----- RECORDED DATA
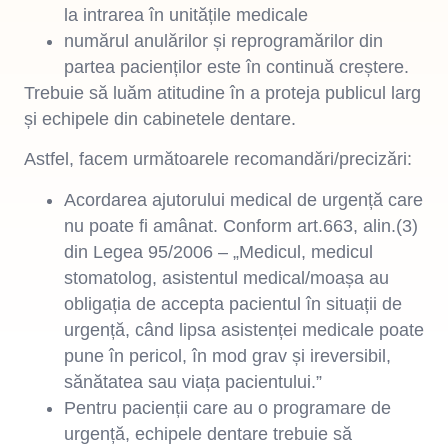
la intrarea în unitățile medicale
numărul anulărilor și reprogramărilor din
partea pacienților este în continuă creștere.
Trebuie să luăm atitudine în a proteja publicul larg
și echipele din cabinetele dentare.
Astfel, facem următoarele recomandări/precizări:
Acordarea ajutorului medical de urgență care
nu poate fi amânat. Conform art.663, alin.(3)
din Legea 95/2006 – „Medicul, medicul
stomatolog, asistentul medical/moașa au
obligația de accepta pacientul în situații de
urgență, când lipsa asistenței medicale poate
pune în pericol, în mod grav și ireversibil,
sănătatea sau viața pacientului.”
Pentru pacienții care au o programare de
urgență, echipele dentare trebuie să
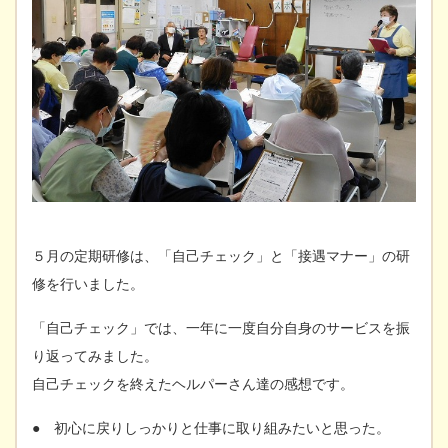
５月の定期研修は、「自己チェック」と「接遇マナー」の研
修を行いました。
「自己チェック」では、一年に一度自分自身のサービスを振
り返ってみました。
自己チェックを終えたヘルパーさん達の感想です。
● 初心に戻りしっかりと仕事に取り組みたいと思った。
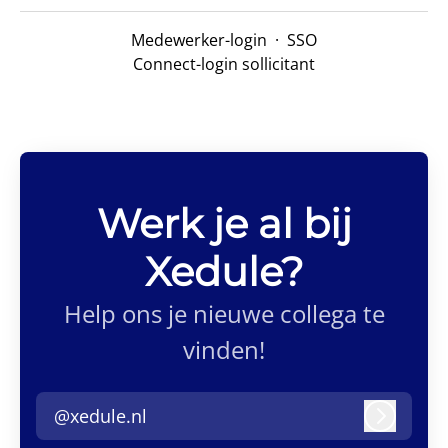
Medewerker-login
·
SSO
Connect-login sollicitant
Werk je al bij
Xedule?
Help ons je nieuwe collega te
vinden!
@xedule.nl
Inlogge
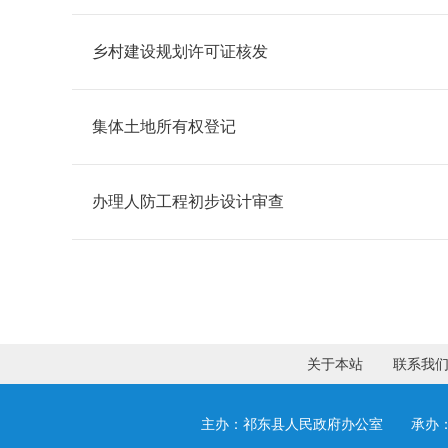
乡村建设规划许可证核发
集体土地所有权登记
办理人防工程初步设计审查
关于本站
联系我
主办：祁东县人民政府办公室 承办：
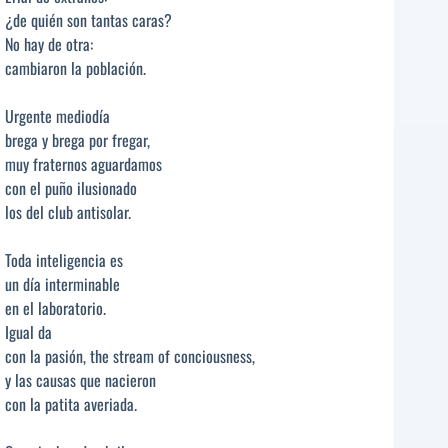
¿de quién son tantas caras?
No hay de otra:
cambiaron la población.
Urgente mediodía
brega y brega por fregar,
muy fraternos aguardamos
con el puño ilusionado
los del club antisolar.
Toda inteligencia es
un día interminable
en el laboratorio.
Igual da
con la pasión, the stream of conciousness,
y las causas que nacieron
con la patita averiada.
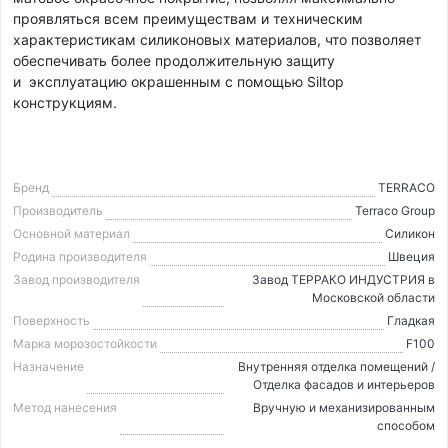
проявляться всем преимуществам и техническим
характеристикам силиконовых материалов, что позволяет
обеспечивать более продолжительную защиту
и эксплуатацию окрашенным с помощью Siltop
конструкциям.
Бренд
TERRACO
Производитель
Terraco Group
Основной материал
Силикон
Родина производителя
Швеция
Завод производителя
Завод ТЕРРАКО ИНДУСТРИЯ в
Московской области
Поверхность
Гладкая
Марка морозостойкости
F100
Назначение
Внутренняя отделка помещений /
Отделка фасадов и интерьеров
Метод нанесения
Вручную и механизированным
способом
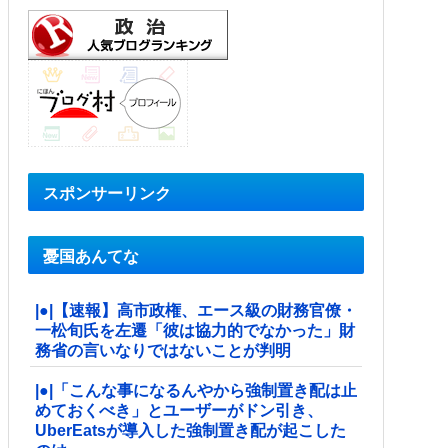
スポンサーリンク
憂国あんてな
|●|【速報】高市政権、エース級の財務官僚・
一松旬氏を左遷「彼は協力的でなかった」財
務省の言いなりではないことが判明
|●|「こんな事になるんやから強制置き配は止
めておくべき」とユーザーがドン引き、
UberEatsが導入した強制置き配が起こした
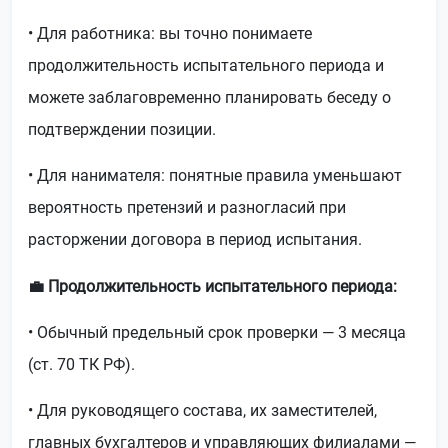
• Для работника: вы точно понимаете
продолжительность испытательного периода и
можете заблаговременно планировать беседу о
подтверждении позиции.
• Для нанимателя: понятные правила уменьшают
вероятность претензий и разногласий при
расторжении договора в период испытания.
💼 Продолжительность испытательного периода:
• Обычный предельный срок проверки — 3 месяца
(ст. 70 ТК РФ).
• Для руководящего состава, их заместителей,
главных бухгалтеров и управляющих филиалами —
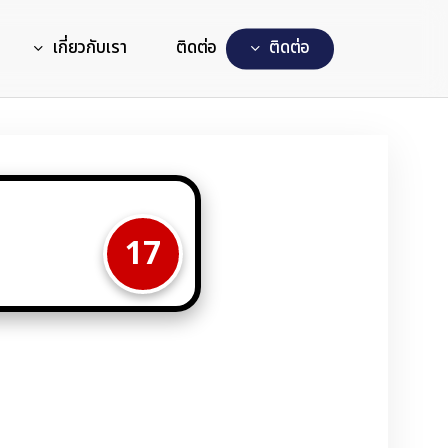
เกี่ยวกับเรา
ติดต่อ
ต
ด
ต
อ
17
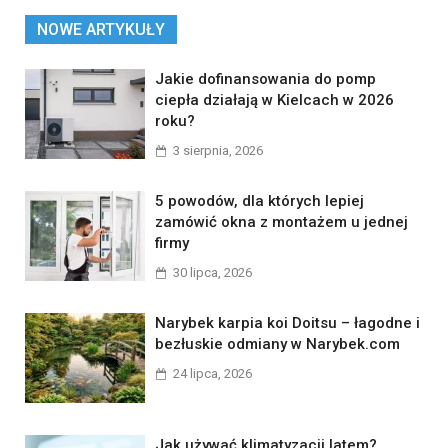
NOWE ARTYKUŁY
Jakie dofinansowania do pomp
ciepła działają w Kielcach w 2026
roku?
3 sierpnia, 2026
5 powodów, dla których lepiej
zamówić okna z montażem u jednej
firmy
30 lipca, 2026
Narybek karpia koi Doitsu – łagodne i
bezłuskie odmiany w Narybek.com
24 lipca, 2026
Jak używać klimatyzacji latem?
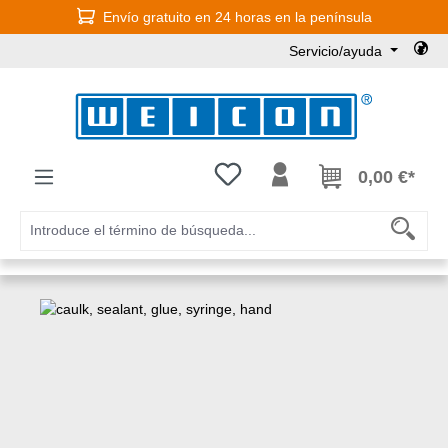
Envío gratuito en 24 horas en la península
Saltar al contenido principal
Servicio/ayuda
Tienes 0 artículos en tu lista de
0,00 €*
----------
- _WHAT TO WORK ON_
For the word "login", say how many lines of the listing contain it; give the number alone.

- _SOLUTION TO THE EXERCISE_
2